My traditionally cheery holiday social media feeds, usually populated by adorable children viciously ripping open presents like tiny animals, were littered instead this week with images of thwarted passengers in never-ending airport lines and real-time updates on the cascading meltdown of Southwest Airlines, which canceled 57 percent of its flights on Thursday alone, leaving passengers stranded all over the country. My family and I missed this chaos because we left Brooklyn for rural Alabama on Dec. 19 via Delta Air Lines, and I am mostly just grateful that we didn’t go to Omaha, as we do every other year to visit my husband’s family, via Southwest. For many Americans, air travel is the only feasible option to see relatives for the holidays or to take long trips for urgent reasons, like medical treatments and family emergencies, and when it’s not cost-prohibitive, it’s often simply miserable.
According to the Pew Research Center, more than half of Americans live within an hour’s drive of at least some of their extended family members, but my husband and I are in the minority who live very, very far from our families. This year, a month before we planned to travel, I paid $2,544 for three plane tickets and two bags to Montgomery, which has the airport closest to my hometown, Wetumpka.
This means it is easier and cheaper for me to get to London from Brooklyn ($344 per round-trip ticket from Kennedy Airport when I last searched) than to where my parents live, and this is true every year. Now, tickets to Alabama are never cheap, but I paid about $1,000 more this time — a total amount that’s beyond what I’ve ever paid for a month’s rent in one of the most expensive cities in the country. (The Consumer Price Index for airline tickets overall is up 25 percent this year.) Airlines also experienced major staffing shortages because they couldn’t rehire people they let go during the Covid pandemic fast enough to keep up with demand.
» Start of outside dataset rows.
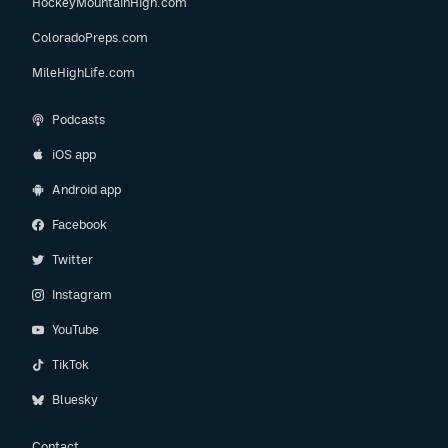
HockeyMountainHigh.com
ColoradoPreps.com
MileHighLife.com
Podcasts
iOS app
Android app
Facebook
Twitter
Instagram
YouTube
TikTok
Bluesky
Contact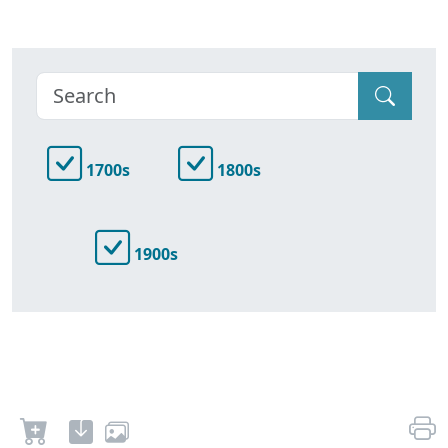
1700s
1800s
1900s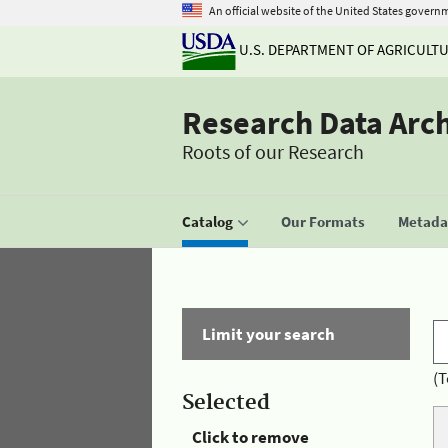
An official website of the United States govern
U.S. DEPARTMENT OF AGRICULT
Research Data Arc
Roots of our Research
Catalog
Our Formats
Metadat
Limit your search
(T
Selected
Click to remove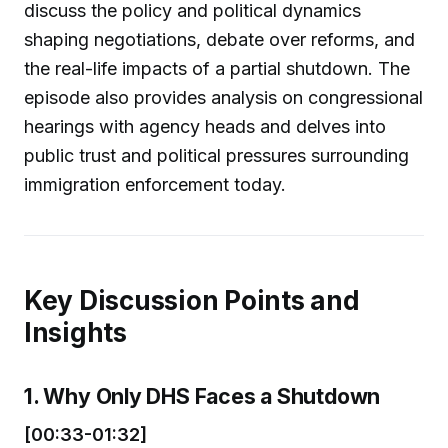
discuss the policy and political dynamics
shaping negotiations, debate over reforms, and
the real-life impacts of a partial shutdown. The
episode also provides analysis on congressional
hearings with agency heads and delves into
public trust and political pressures surrounding
immigration enforcement today.
Key Discussion Points and
Insights
1. Why Only DHS Faces a Shutdown
[00:33-01:32]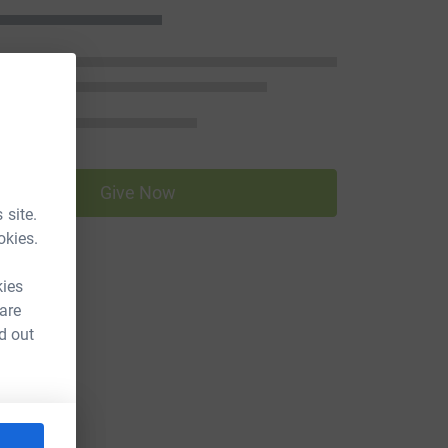
Give Now
 site.
okies.
kies
 are
d out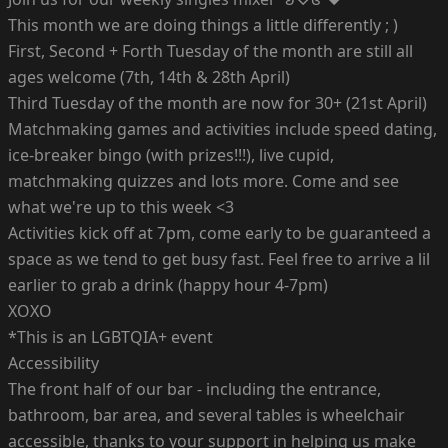
This month we are doing things a little differently ; )
First, Second + Forth Tuesday of the month are still all
ages welcome (7th, 14th & 28th April)
Third Tuesday of the month are now for 30+ (21st April)
Matchmaking games and activities include speed dating,
ice-breaker bingo (with prizes!!!), live cupid,
matchmaking quizzes and lots more. Come and see
what we're up to this week <3
Activities kick off at 7pm, come early to be guaranteed a
space as we tend to get busy fast. Feel free to arrive a lil
earlier to grab a drink (happy hour 4-7pm)
XOXO
*This is an LGBTQIA+ event
Accessibility
The front half of our bar - including the entrance,
bathroom, bar area, and several tables is wheelchair
accessible, thanks to your support in helping us make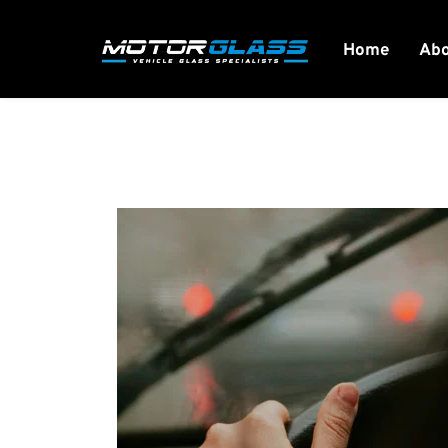
Home
Ab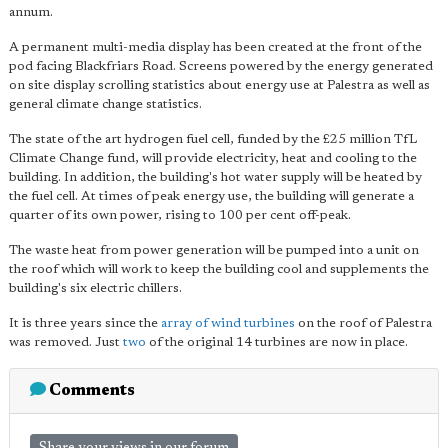
annum.
A permanent multi-media display has been created at the front of the
pod facing Blackfriars Road. Screens powered by the energy generated
on site display scrolling statistics about energy use at Palestra as well as
general climate change statistics.
The state of the art hydrogen fuel cell, funded by the £25 million TfL
Climate Change fund, will provide electricity, heat and cooling to the
building. In addition, the building's hot water supply will be heated by
the fuel cell. At times of peak energy use, the building will generate a
quarter of its own power, rising to 100 per cent off-peak.
The waste heat from power generation will be pumped into a unit on
the roof which will work to keep the building cool and supplements the
building's six electric chillers.
It is three years since the
array of wind turbines
on the roof of Palestra
was removed. Just
two
of the original 14 turbines are now in place.
Comments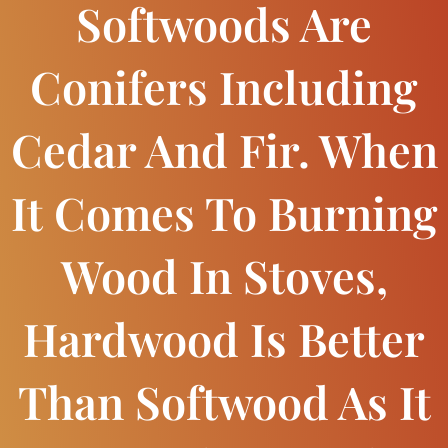
Softwoods Are
Conifers Including
Cedar And Fir. When
It Comes To Burning
Wood In Stoves,
Hardwood Is Better
Than Softwood As It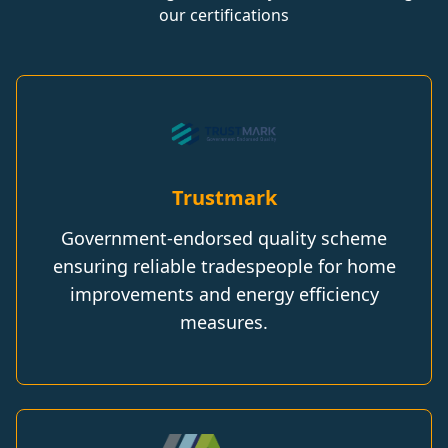
our certifications
Trustmark
Government-endorsed quality scheme
ensuring reliable tradespeople for home
improvements and energy efficiency
measures.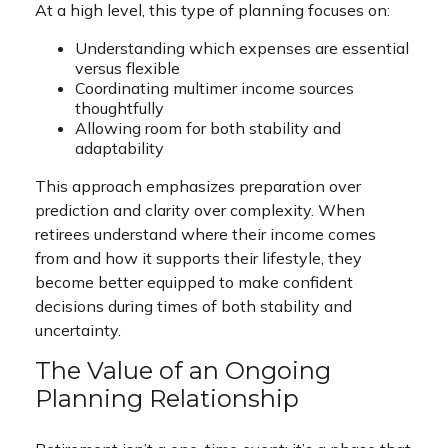
At a high level, this type of planning focuses on:
Understanding which expenses are essential
versus flexible
Coordinating multimer income sources
thoughtfully
Allowing room for both stability and
adaptability
This approach emphasizes preparation over
prediction and clarity over complexity. When
retirees understand where their income comes
from and how it supports their lifestyle, they
become better equipped to make confident
decisions during times of both stability and
uncertainty.
The Value of an Ongoing
Planning Relationship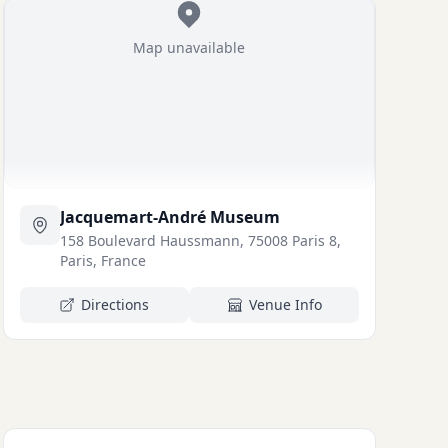
Map unavailable
Jacquemart-André Museum
158 Boulevard Haussmann, 75008 Paris 8,
Paris, France
Directions
Venue Info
The comfort level of airline economy class seems, well, ever less comfortable as airlines choose to squeeze efficiencies out of their businesses, the cost of which partly falls on the customer. The pitch length (the distance between your seat and the same point on the seat in front of you) has decreased from a maximum of 35 inches in the 1980s to sometimes as little as 28 inches now. I’m 5-foot-1, rounding up, and weigh 120 pounds, give or take, and the only person in my family who doesn’t feel cramped in economy is our 40-pound 7-year-old, who is roughly the size of a carry-on bag that would actually fit in the overhead space. (To his disappointment, we have not tried this. He said it would be “cozy” in there.)